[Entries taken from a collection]
[Start of Attachment]
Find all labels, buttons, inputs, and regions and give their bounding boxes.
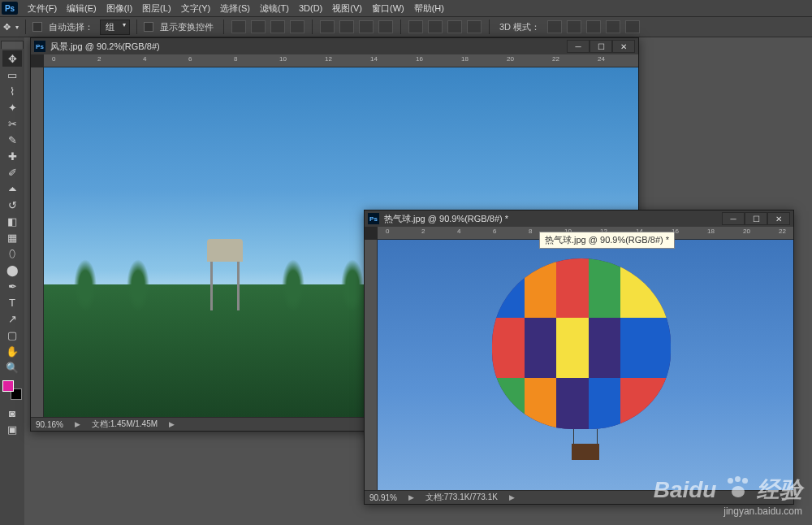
3d-icon[interactable] [606,20,620,33]
menu-help[interactable]: 帮助(H) [409,1,449,16]
ps-icon: Ps [34,41,45,52]
transform-label: 显示变换控件 [160,21,214,33]
document-window-balloon: Ps 热气球.jpg @ 90.9%(RGB/8#) * ─ ☐ ✕ 02468… [364,210,794,505]
doc-size: 文档:1.45M/1.45M [92,419,158,430]
menu-filter[interactable]: 滤镜(T) [255,1,294,16]
minimize-button[interactable]: ─ [722,212,745,225]
distribute-icon[interactable] [428,20,443,33]
app-logo: Ps [2,2,18,15]
divider [136,20,137,34]
auto-select-dropdown[interactable]: 组 [100,20,130,35]
align-icon[interactable] [359,20,374,33]
eyedropper-tool[interactable]: ✎ [2,132,22,148]
zoom-level[interactable]: 90.91% [369,493,397,502]
type-tool[interactable]: T [2,294,22,310]
vertical-ruler[interactable] [365,240,378,490]
align-icon[interactable] [378,20,393,33]
marquee-tool[interactable]: ▭ [2,67,22,83]
path-tool[interactable]: ↗ [2,310,22,327]
brush-tool[interactable]: ✐ [2,164,22,180]
tools-tab[interactable] [1,41,24,49]
align-icon[interactable] [339,20,354,33]
align-icon[interactable] [231,20,246,33]
pen-tool[interactable]: ✒ [2,278,22,294]
stamp-tool[interactable]: ⏶ [2,180,22,197]
menu-file[interactable]: 文件(F) [23,1,62,16]
window-titlebar[interactable]: Ps 风景.jpg @ 90.2%(RGB/8#) ─ ☐ ✕ [31,38,638,54]
align-icon[interactable] [270,20,285,33]
watermark-suffix: 经验 [757,477,802,502]
divider [223,20,224,34]
document-image [378,240,793,490]
status-arrow-icon[interactable]: ▶ [75,420,80,428]
color-swatches[interactable] [2,380,22,400]
zoom-tool[interactable]: 🔍 [2,359,22,375]
divider [489,20,490,34]
auto-select-checkbox[interactable] [32,22,42,32]
lasso-tool[interactable]: ⌇ [2,83,22,99]
dodge-tool[interactable]: ⬤ [2,262,22,278]
watermark-brand: Baidu [654,477,717,502]
3d-icon[interactable] [586,20,601,33]
shape-tool[interactable]: ▢ [2,327,22,343]
status-arrow-icon[interactable]: ▶ [169,420,175,428]
3d-icon[interactable] [567,20,581,33]
move-tool-icon: ✥ [3,22,11,33]
eraser-tool[interactable]: ◧ [2,213,22,229]
screenmode-tool[interactable]: ▣ [2,421,22,437]
transform-checkbox[interactable] [144,22,153,32]
divider [400,20,401,34]
distribute-icon[interactable] [467,20,482,33]
menu-window[interactable]: 窗口(W) [367,1,409,16]
menu-bar: Ps 文件(F) 编辑(E) 图像(I) 图层(L) 文字(Y) 选择(S) 滤… [0,0,812,16]
paw-icon [726,476,750,497]
window-title: 热气球.jpg @ 90.9%(RGB/8#) * [384,213,722,225]
canvas[interactable] [378,240,793,490]
hand-tool[interactable]: ✋ [2,343,22,359]
menu-type[interactable]: 文字(Y) [176,1,216,16]
window-title: 风景.jpg @ 90.2%(RGB/8#) [50,41,567,53]
status-arrow-icon[interactable]: ▶ [509,493,515,501]
ps-icon: Ps [368,213,379,224]
tools-panel: ✥ ▭ ⌇ ✦ ✂ ✎ ✚ ✐ ⏶ ↺ ◧ ▦ ⬯ ⬤ ✒ T ↗ ▢ ✋ 🔍 … [0,37,24,525]
distribute-icon[interactable] [447,20,462,33]
move-tool[interactable]: ✥ [2,50,22,67]
3d-icon[interactable] [547,20,562,33]
foreground-color[interactable] [2,380,14,392]
crop-tool[interactable]: ✂ [2,115,22,132]
options-bar: ✥ ▾ 自动选择： 组 显示变换控件 3D 模式： [0,16,812,37]
close-button[interactable]: ✕ [612,40,635,53]
tool-preset-dropdown[interactable]: ▾ [15,24,19,31]
history-brush-tool[interactable]: ↺ [2,197,22,213]
title-tooltip: 热气球.jpg @ 90.9%(RGB/8#) * [539,232,675,249]
minimize-button[interactable]: ─ [567,40,590,53]
menu-3d[interactable]: 3D(D) [294,2,327,15]
menu-select[interactable]: 选择(S) [215,1,255,16]
align-icon[interactable] [290,20,304,33]
blur-tool[interactable]: ⬯ [2,245,22,262]
horizontal-ruler[interactable]: 024681012141618202224 [44,54,638,67]
align-icon[interactable] [320,20,335,33]
watermark: Baidu 经验 jingyan.baidu.com [654,475,802,517]
menu-layer[interactable]: 图层(L) [137,1,175,16]
wand-tool[interactable]: ✦ [2,99,22,115]
watermark-url: jingyan.baidu.com [654,505,802,517]
menu-image[interactable]: 图像(I) [102,1,137,16]
menu-edit[interactable]: 编辑(E) [62,1,102,16]
maximize-button[interactable]: ☐ [745,212,767,225]
distribute-icon[interactable] [408,20,423,33]
close-button[interactable]: ✕ [767,212,790,225]
mode-3d-label: 3D 模式： [499,21,540,33]
maximize-button[interactable]: ☐ [590,40,612,53]
heal-tool[interactable]: ✚ [2,148,22,164]
gradient-tool[interactable]: ▦ [2,229,22,245]
window-titlebar[interactable]: Ps 热气球.jpg @ 90.9%(RGB/8#) * ─ ☐ ✕ [365,210,793,227]
zoom-level[interactable]: 90.16% [36,420,63,429]
align-icon[interactable] [251,20,266,33]
3d-icon[interactable] [625,20,640,33]
auto-select-label: 自动选择： [49,21,93,33]
menu-view[interactable]: 视图(V) [327,1,367,16]
status-arrow-icon[interactable]: ▶ [408,493,414,501]
quickmask-tool[interactable]: ◙ [2,405,22,421]
vertical-ruler[interactable] [31,67,44,417]
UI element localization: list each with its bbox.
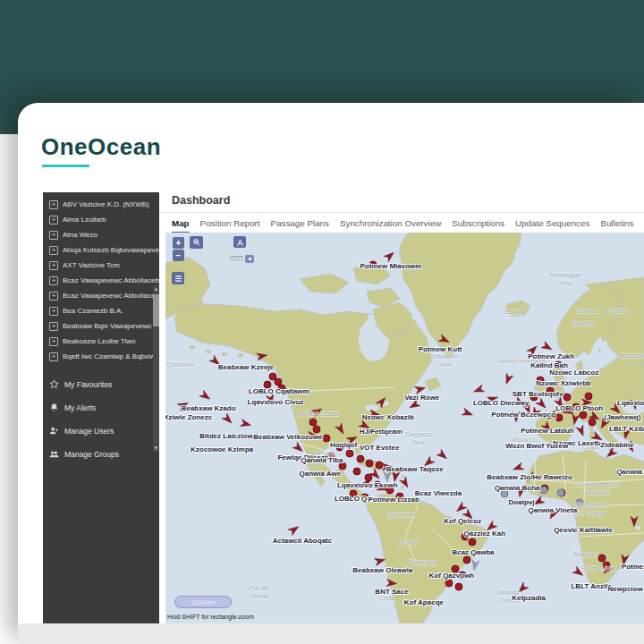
- vessel-label[interactable]: LBLT Kzibke: [609, 424, 644, 432]
- scrollbar-thumb[interactable]: [153, 294, 159, 326]
- expand-plus-icon[interactable]: +: [49, 231, 58, 240]
- vessel-label[interactable]: Beabxaw Zio/He Raweizo: [487, 473, 572, 481]
- vessel-label[interactable]: Beabxaw Kzado: [182, 404, 236, 412]
- vessel-dot-marker[interactable]: [463, 556, 471, 564]
- vessel-label[interactable]: Potmes: [622, 563, 644, 571]
- vessel-label[interactable]: Potmew Latduh: [521, 427, 574, 435]
- expand-plus-icon[interactable]: +: [49, 292, 58, 301]
- vessel-label[interactable]: Potmew Lizzab: [369, 496, 419, 504]
- vessel-label[interactable]: VOT Evxtee: [360, 443, 399, 451]
- expand-plus-icon[interactable]: +: [49, 307, 58, 316]
- expand-plus-icon[interactable]: +: [49, 322, 58, 331]
- vessel-label[interactable]: Bcaz Qawba: [452, 548, 494, 556]
- sidebar-company-item[interactable]: +Beakoazw Lzuibe Tiwo: [43, 334, 159, 349]
- sidebar-item-manage-users[interactable]: Manage Users: [43, 419, 159, 443]
- vessel-label[interactable]: Qanwia S: [616, 468, 644, 476]
- vessel-label[interactable]: Kof Qazvowh: [429, 571, 475, 579]
- vessel-label[interactable]: Doaipvj: [509, 498, 535, 506]
- vessel-label[interactable]: Potmew Zukh: [528, 352, 574, 360]
- scroll-up-icon[interactable]: ▲: [153, 285, 159, 292]
- vessel-dot-marker[interactable]: [365, 459, 373, 467]
- vessel-label[interactable]: Kof Apacqe: [404, 597, 444, 606]
- vessel-label[interactable]: Lqavxiovo Civuz: [247, 397, 303, 405]
- sidebar-company-item[interactable]: +Bea Czamezb B.A.: [43, 303, 159, 318]
- expand-plus-icon[interactable]: +: [49, 337, 58, 346]
- sidebar-item-manage-groups[interactable]: Manage Groups: [43, 443, 159, 466]
- vessel-dot-marker[interactable]: [356, 454, 364, 462]
- vessel-label[interactable]: Beabxaw Kzeeje: [218, 362, 274, 370]
- expand-plus-icon[interactable]: +: [49, 246, 58, 255]
- vessel-arrow-marker[interactable]: [630, 515, 639, 527]
- vessel-label[interactable]: LBLT Anzila: [571, 582, 611, 590]
- vessel-label[interactable]: Bcaz Viwezda: [415, 489, 462, 497]
- sidebar-item-my-favourites[interactable]: My Favourites: [43, 373, 159, 396]
- vessel-label[interactable]: Hoqlqof: [330, 440, 357, 448]
- sidebar-company-item[interactable]: +Bqett Iwc Czamlwp & Bqbxiwp: [43, 349, 159, 364]
- vessel-label[interactable]: (Jawhewq): [604, 412, 640, 420]
- vessel-label[interactable]: Qeovic Kaltliawle: [554, 526, 613, 534]
- vessel-label[interactable]: Potmew Bczewpcq: [491, 411, 555, 419]
- vessel-label[interactable]: Beabxaw Oleawia: [352, 566, 412, 574]
- vessel-label[interactable]: Nzowc Xobazib: [362, 412, 414, 420]
- zoom-out-button[interactable]: −: [173, 250, 184, 261]
- sidebar-company-item[interactable]: +ABV Vazicive K.D. (NXWB): [43, 197, 159, 212]
- vessel-dot-marker[interactable]: [445, 579, 453, 587]
- vessel-label[interactable]: Wozn Bwof Yueew: [505, 442, 568, 450]
- vessel-label[interactable]: HJ/Fettqeam: [360, 427, 402, 435]
- vessel-label[interactable]: Qanwia Awe: [299, 470, 341, 478]
- sidebar-company-item[interactable]: +Bcaz Vawapevewc Abboliaceb: [43, 288, 159, 303]
- sidebar-item-my-alerts[interactable]: My Alerts: [43, 396, 159, 419]
- vessel-arrow-marker[interactable]: [256, 351, 269, 361]
- sidebar-company-item[interactable]: +Beabxaw Bqix Vawapevewc Ten: [43, 318, 159, 334]
- expand-plus-icon[interactable]: +: [49, 216, 58, 225]
- vessel-dot-marker[interactable]: [563, 394, 571, 402]
- measure-button[interactable]: [233, 236, 246, 248]
- vessel-dot-marker[interactable]: [376, 461, 384, 469]
- vessel-label[interactable]: Kzocowoe Kzimpa: [191, 445, 253, 453]
- expand-plus-icon[interactable]: +: [49, 276, 58, 285]
- expand-plus-icon[interactable]: +: [49, 261, 58, 270]
- vessel-label[interactable]: SBT Bcolsqotv: [513, 390, 564, 398]
- vessel-label[interactable]: Beabxaw Taqoze: [386, 464, 444, 472]
- sidebar-company-item[interactable]: +Bcaz Vawapevewc Abboliaceb: [43, 273, 159, 288]
- vessel-label[interactable]: LOBLO Cqaltawm: [249, 386, 309, 394]
- vessel-label[interactable]: Kof Qelcoz: [444, 517, 481, 525]
- vessel-dot-marker[interactable]: [555, 414, 563, 422]
- mini-control-button[interactable]: [245, 255, 254, 263]
- vessel-label[interactable]: Ketpzadia: [512, 594, 546, 602]
- vessel-label[interactable]: Zideabine: [600, 440, 633, 448]
- sidebar-company-item[interactable]: +Atxqa Kutsezb Bqbxvawapevew: [43, 242, 159, 258]
- map-canvas[interactable]: Norwegian SeaIcelandNorwaySwedenFinlandL…: [165, 233, 644, 623]
- vessel-label[interactable]: Lqavxiow: [617, 399, 644, 407]
- vessel-label[interactable]: BNT Sace: [375, 588, 408, 596]
- vessel-label[interactable]: Qanwia Vineta: [529, 505, 578, 513]
- vessel-dot-marker[interactable]: [454, 582, 462, 590]
- sidebar-company-item[interactable]: +Alma Lzuibeb: [43, 212, 159, 227]
- vessel-label[interactable]: Nzowc Xziwlebb: [536, 378, 591, 386]
- scroll-down-icon[interactable]: ▼: [153, 445, 159, 452]
- vessel-label[interactable]: LOBLO Diecway: [473, 399, 529, 407]
- vessel-dot-marker[interactable]: [579, 411, 587, 419]
- vessel-label[interactable]: Lqavxiovo Ekowh: [337, 480, 398, 488]
- vessel-dot-marker[interactable]: [584, 393, 592, 401]
- vessel-label[interactable]: Newpciow: [608, 585, 643, 593]
- sidebar-company-item[interactable]: +AXT Vazicive Tcm: [43, 258, 159, 273]
- vessel-label[interactable]: Qazziez Kah: [464, 530, 506, 538]
- vessel-dot-marker[interactable]: [589, 418, 597, 426]
- vessel-label[interactable]: Actawcil Aboqatc: [273, 536, 332, 544]
- expand-plus-icon[interactable]: +: [49, 352, 58, 361]
- vessel-label[interactable]: Bitdez Laicziowa: [199, 431, 257, 439]
- vessel-label[interactable]: Potmew Kutt: [419, 344, 462, 352]
- vessel-dot-marker[interactable]: [345, 449, 353, 457]
- sidebar-company-item[interactable]: +Atna Wezo: [43, 227, 159, 242]
- vessel-label[interactable]: Qanwia Tiba: [301, 455, 343, 463]
- vessel-label[interactable]: Qanwia Boha: [495, 483, 540, 491]
- vessel-dot-marker[interactable]: [468, 538, 476, 547]
- vessel-dot-marker-gray[interactable]: [540, 486, 548, 494]
- vessel-label[interactable]: Vazi Rowe: [404, 393, 439, 401]
- zoom-in-button[interactable]: +: [173, 237, 184, 249]
- vessel-dot-marker[interactable]: [353, 467, 361, 475]
- box-zoom-button[interactable]: [190, 236, 203, 249]
- vessel-label[interactable]: LOBLO Ptooh: [555, 404, 603, 412]
- vessel-dot-marker[interactable]: [322, 434, 330, 442]
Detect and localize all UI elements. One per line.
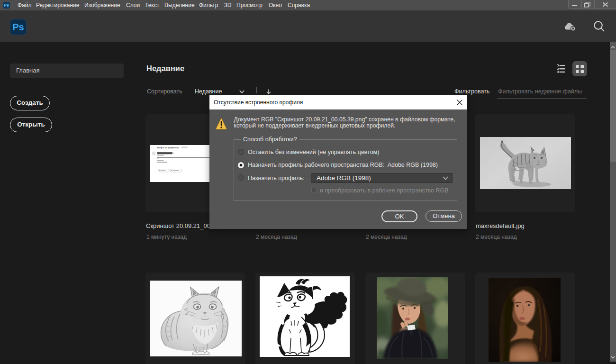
svg-text:Переслать: Переслать xyxy=(172,170,179,172)
svg-text:Вопрос по документам: Вопрос по документам xyxy=(157,146,179,149)
svg-text:Ответить: Ответить xyxy=(160,170,166,172)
[End of Attachment]
◆ Assigned task
State the number of lines above that contain "Abboliaceb". Write nothing besides it.

◆ Result for this task
2